▶ _WHAT YOU ARE ASKED TO DO_
Could you write out every record below exactly, leaving out any pictures?

↓↓↓

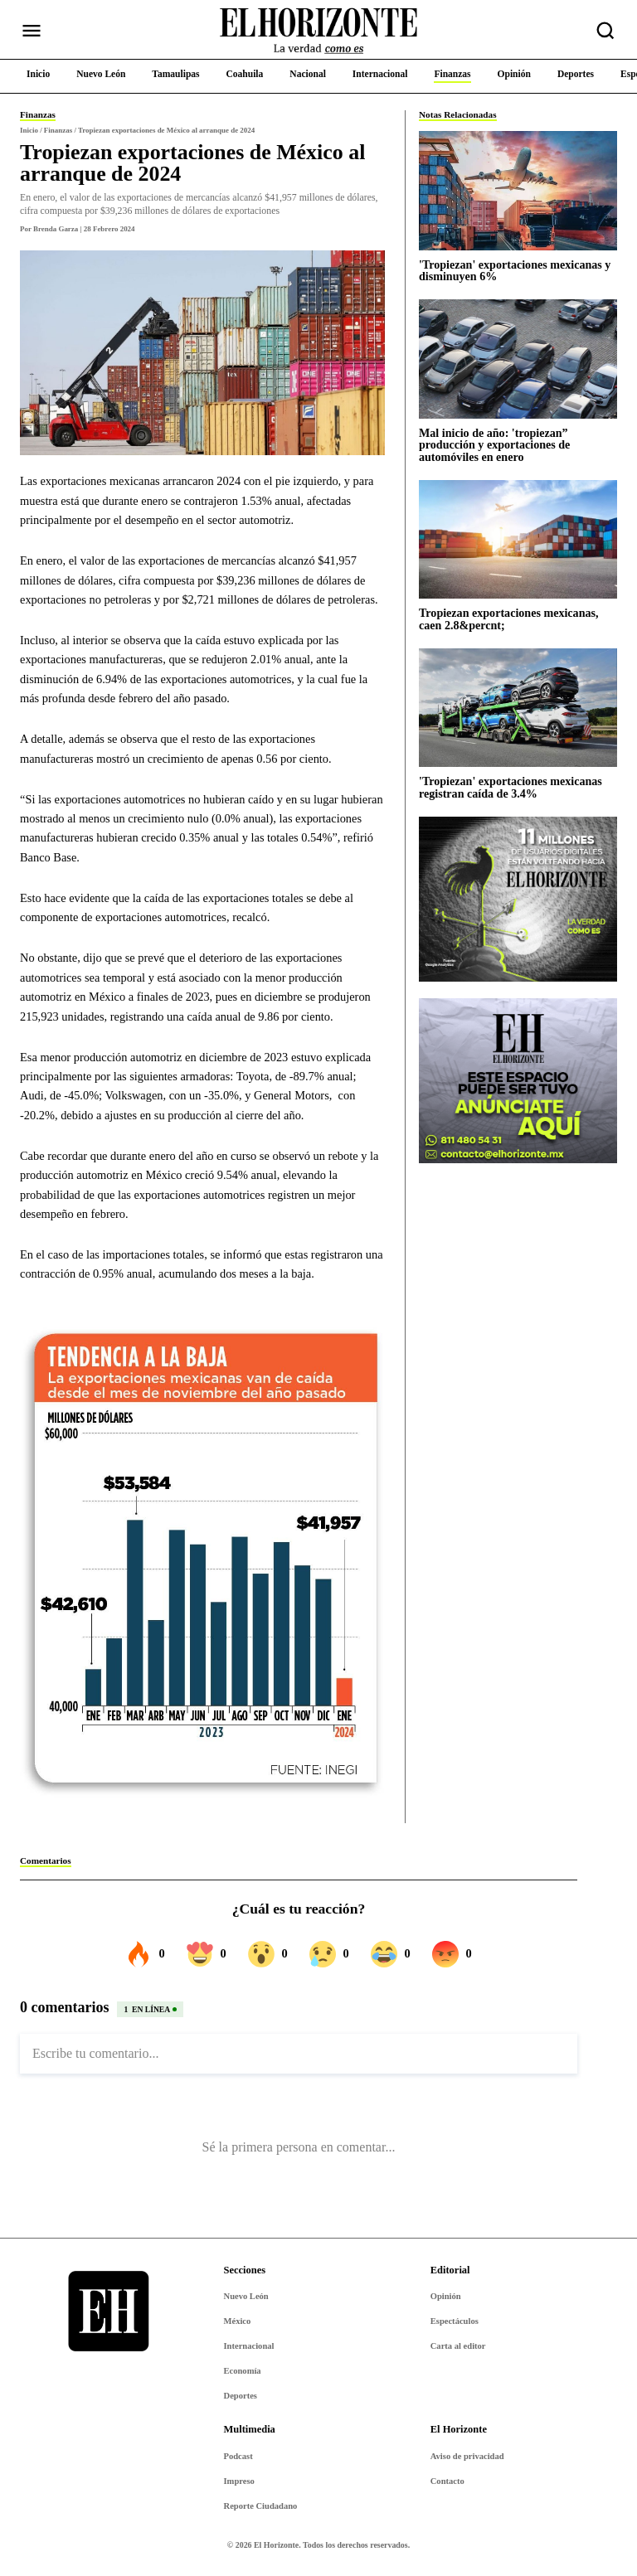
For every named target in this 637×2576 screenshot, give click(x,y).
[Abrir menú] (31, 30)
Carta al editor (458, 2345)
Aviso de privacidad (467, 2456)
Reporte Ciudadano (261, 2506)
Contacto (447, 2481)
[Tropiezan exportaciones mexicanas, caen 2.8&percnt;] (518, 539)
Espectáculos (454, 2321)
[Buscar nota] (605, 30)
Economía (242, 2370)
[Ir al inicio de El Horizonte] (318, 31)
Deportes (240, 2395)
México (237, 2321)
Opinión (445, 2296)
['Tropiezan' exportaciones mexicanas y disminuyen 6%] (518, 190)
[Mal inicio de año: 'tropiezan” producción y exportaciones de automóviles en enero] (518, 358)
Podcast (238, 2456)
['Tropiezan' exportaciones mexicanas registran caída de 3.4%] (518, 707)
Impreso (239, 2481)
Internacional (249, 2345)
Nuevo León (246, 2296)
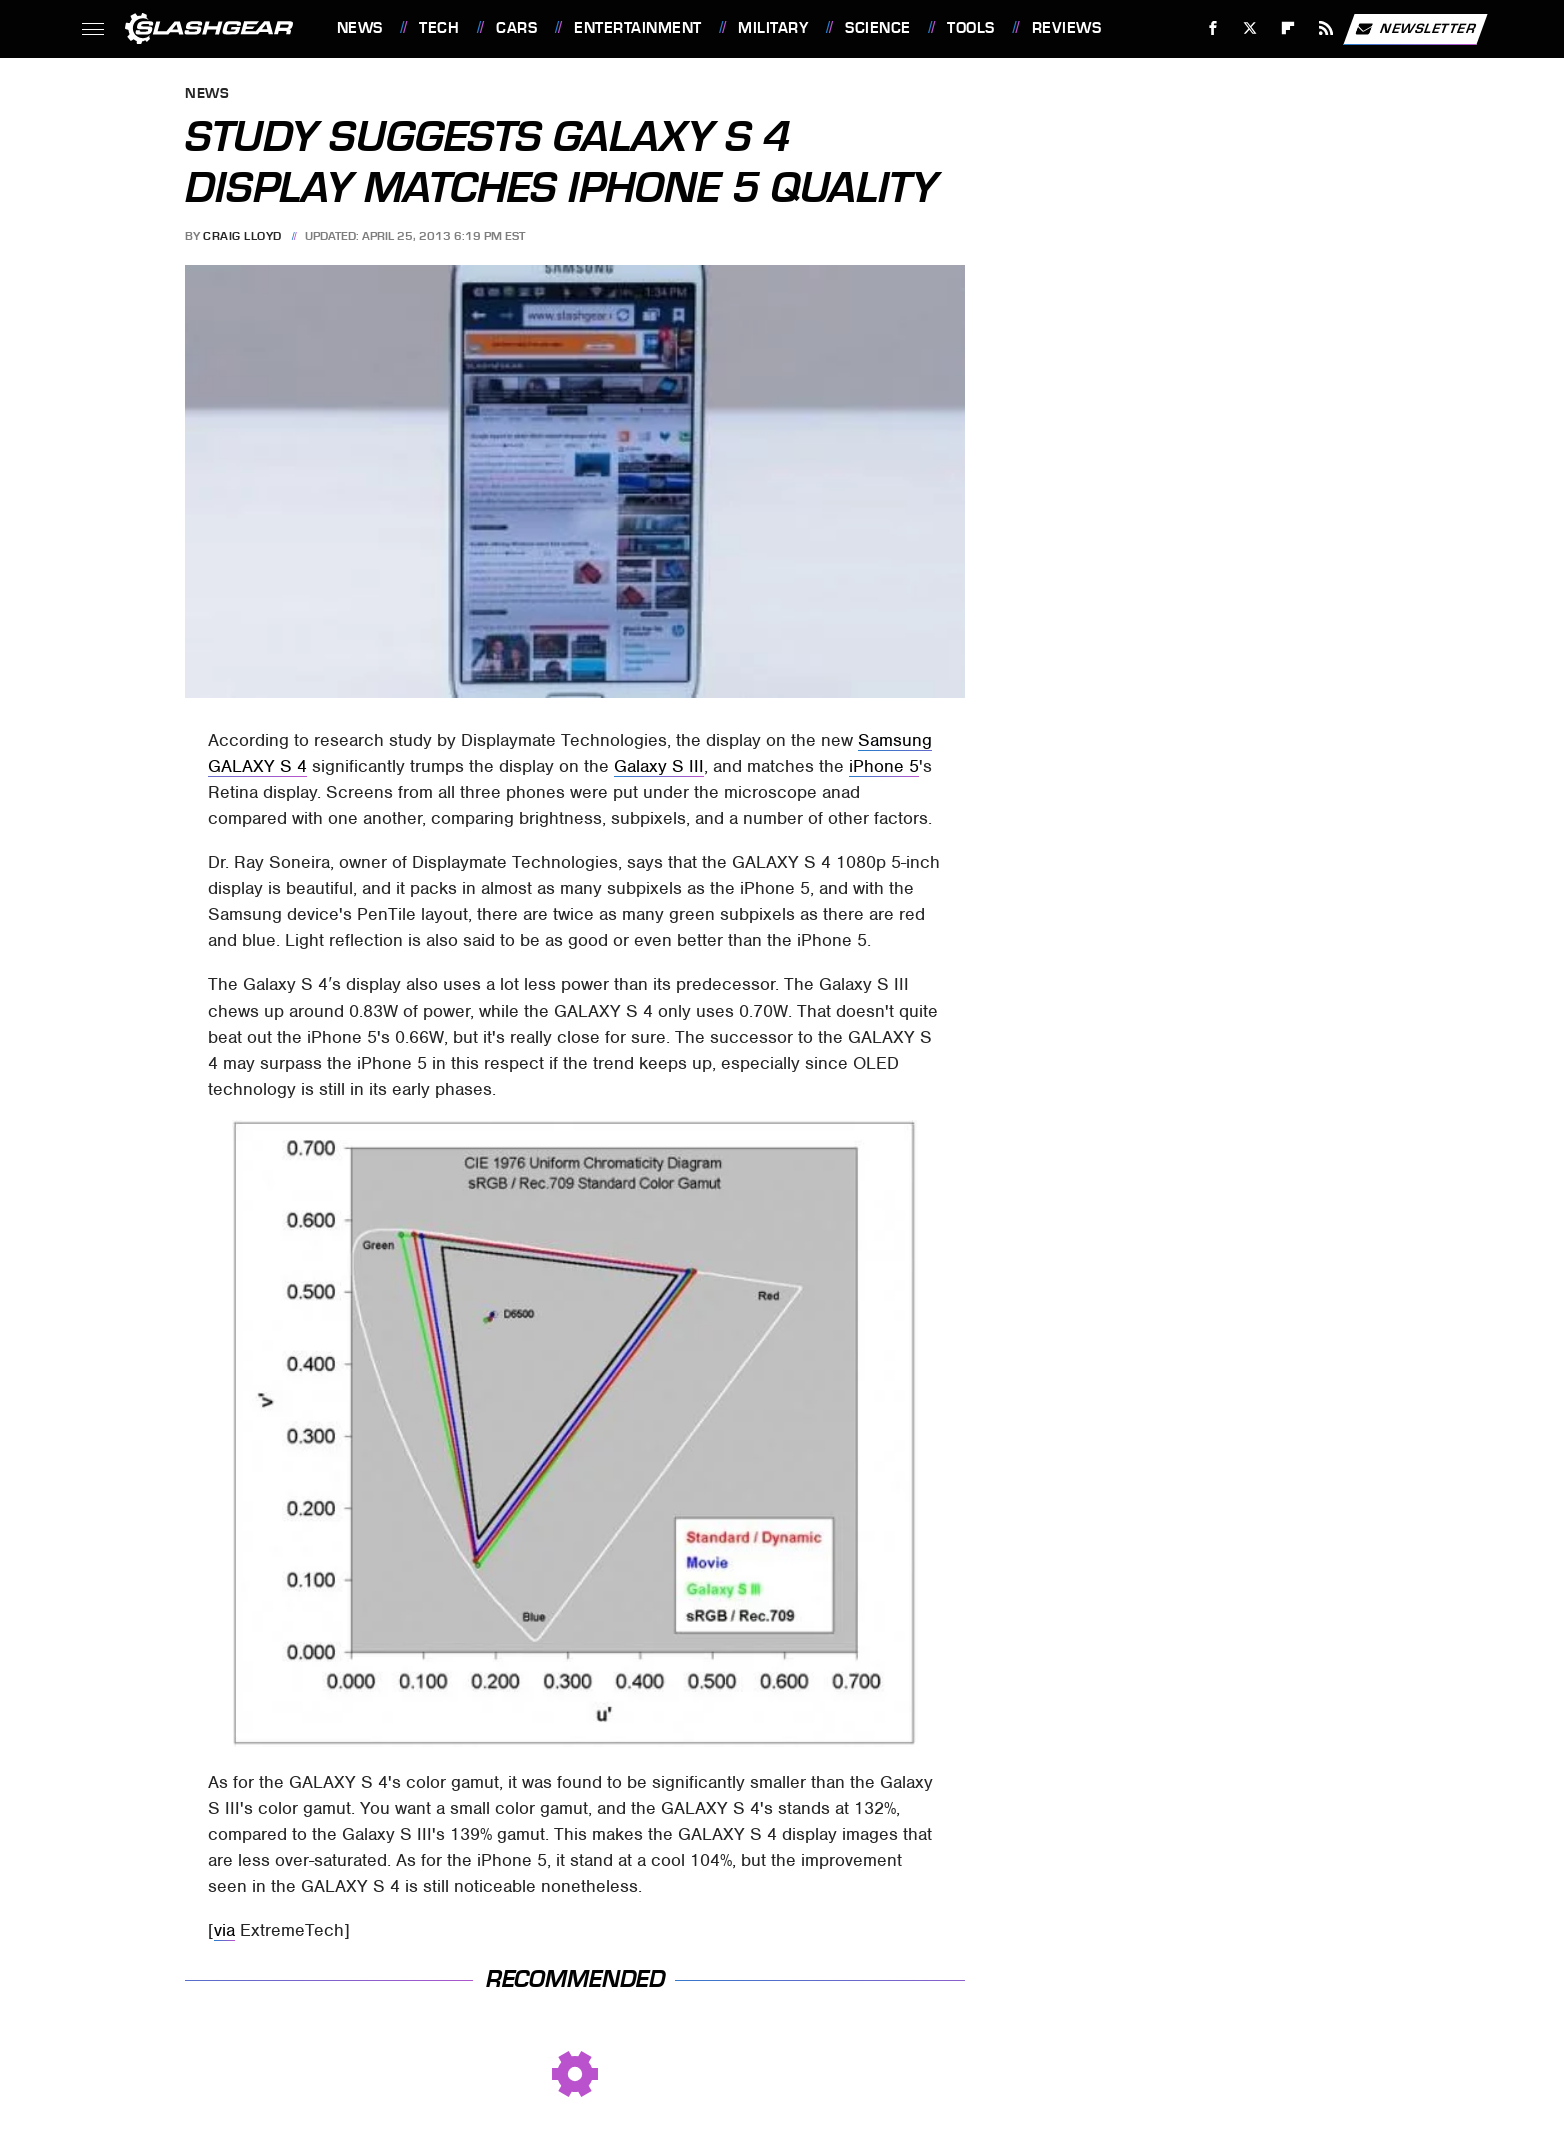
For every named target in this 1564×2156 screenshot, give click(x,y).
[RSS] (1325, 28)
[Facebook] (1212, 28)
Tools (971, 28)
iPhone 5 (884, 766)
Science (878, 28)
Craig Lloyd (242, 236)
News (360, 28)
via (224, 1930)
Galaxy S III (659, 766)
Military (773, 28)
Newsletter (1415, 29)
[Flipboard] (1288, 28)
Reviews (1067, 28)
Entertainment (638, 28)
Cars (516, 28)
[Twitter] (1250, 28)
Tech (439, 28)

↑↑↑

▶ _ANSWER BOX_
For every named target in this 637×2576 screenshot, give click(x,y).
[Abrir menú] (31, 30)
Carta al editor (458, 2345)
Aviso de privacidad (467, 2456)
Reporte Ciudadano (261, 2506)
Contacto (447, 2481)
[Tropiezan exportaciones mexicanas, caen 2.8&percnt;] (518, 539)
Espectáculos (454, 2321)
[Buscar nota] (605, 30)
Economía (242, 2370)
[Ir al inicio de El Horizonte] (318, 31)
Deportes (240, 2395)
México (237, 2321)
Opinión (445, 2296)
['Tropiezan' exportaciones mexicanas y disminuyen 6%] (518, 190)
[Mal inicio de año: 'tropiezan” producción y exportaciones de automóviles en enero] (518, 358)
Podcast (238, 2456)
['Tropiezan' exportaciones mexicanas registran caída de 3.4%] (518, 707)
Impreso (239, 2481)
Internacional (249, 2345)
Nuevo León (246, 2296)
For every named target in this 1564×2156 screenshot, give click(x,y).
[RSS] (1325, 28)
[Facebook] (1212, 28)
Tools (971, 28)
iPhone 5 (884, 766)
Science (878, 28)
Craig Lloyd (242, 236)
News (360, 28)
via (224, 1930)
Galaxy S III (659, 766)
Military (773, 28)
Newsletter (1415, 29)
[Flipboard] (1288, 28)
Reviews (1067, 28)
Entertainment (638, 28)
Cars (516, 28)
[Twitter] (1250, 28)
Tech (439, 28)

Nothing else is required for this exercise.